Suite à leur visite au Maroc avec qui ils souhaitent « renforcer la coopération policière et judiciaire » (1), le Premier ministre belge Charles Michel, son secrétaire d’État à l’asile Theo Francken et son ministre de l’intérieur Jan Jambon sont revenus très inspirés : Ainsi, Jan Jambon souhaite prélever les empreintes digitales de tous les citoyens belges, arguant qu’ « on n’a rien à craindre, si on a rien à se reprocher ». Une phrase pleine de bon sens qui rappelle les repas de famille en période de fin d’année. Mais, au fait, pourquoi cet argument ne serait-il pas valide ?

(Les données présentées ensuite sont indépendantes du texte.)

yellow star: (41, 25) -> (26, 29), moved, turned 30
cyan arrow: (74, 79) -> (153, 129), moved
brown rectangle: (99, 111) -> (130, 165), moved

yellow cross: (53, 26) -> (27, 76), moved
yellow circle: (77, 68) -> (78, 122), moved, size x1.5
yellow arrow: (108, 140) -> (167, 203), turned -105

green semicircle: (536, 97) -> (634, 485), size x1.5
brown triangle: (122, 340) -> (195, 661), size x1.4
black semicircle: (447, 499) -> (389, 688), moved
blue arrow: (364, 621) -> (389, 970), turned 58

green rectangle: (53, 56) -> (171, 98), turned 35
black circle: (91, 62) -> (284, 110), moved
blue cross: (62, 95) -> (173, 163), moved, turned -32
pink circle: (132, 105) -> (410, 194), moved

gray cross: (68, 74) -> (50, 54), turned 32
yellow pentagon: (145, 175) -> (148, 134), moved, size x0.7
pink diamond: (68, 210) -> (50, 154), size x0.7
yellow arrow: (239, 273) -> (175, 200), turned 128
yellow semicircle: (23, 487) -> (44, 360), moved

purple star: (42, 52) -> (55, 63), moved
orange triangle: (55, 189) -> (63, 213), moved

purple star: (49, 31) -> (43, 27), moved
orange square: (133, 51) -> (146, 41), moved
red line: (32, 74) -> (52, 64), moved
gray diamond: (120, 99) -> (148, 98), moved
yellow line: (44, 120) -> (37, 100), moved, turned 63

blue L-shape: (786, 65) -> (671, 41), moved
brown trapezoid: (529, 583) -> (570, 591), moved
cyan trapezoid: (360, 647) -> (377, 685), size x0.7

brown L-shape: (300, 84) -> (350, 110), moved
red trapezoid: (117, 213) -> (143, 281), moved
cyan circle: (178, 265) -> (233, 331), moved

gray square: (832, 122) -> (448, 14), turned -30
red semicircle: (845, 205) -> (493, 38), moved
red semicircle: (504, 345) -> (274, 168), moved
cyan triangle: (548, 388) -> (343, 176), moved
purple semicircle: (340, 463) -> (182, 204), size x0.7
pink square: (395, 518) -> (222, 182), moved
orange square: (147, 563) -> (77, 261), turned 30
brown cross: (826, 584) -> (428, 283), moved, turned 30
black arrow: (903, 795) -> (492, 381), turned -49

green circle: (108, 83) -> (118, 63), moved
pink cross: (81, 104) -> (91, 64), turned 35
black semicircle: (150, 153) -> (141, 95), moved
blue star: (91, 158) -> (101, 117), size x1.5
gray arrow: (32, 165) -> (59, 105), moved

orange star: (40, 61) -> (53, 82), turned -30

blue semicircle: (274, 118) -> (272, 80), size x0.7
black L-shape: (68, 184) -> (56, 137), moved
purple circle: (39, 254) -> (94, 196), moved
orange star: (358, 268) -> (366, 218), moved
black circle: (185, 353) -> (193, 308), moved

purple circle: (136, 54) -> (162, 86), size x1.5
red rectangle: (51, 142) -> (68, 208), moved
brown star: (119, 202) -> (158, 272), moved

Comme le rappelait (2)le Président de la Ligue des Droits de l’Homme, Alexis Deswaef, la mesure s’oppose à la Convention européenne des Droits de l’Homme laquelle, dans son article 8, stipule qu’il « ne peut y avoir ingérence d’une autorité publique dans l’exercice [du droit au respect de sa vie privée et familiale] que pour autant que cette ingérence […] constitue une mesure qui, dans une société démocratique, est nécessaire à la sécurité nationale »1. À moins de considérer que tous les Belges sont des terroristes en puissance et qu’il est donc nécessaire de tous les surveiller, la mesure est difficilement défendable.

Sur le fond, la mesure est inutile, ridicule et inadéquate. Inutile et ridicule parce que tous les terroristes qui sont passés à l’acte étaient déjà fichés dans les listes de l’OCAM (Organe de Coordination pour l’Analyse de la Menace). Il fallait donc commencer par agir sur ceux-là. Si on a été incapable de le faire pour un petit groupe, comment penser que nous le serions pour l’ensemble de la population ? En effet, la mesure est aussi inadéquate car plus on augmente le nombre de personnes à surveiller, moins on est capable de les surveiller efficacement, comme le démontre de très nombreux articles (4).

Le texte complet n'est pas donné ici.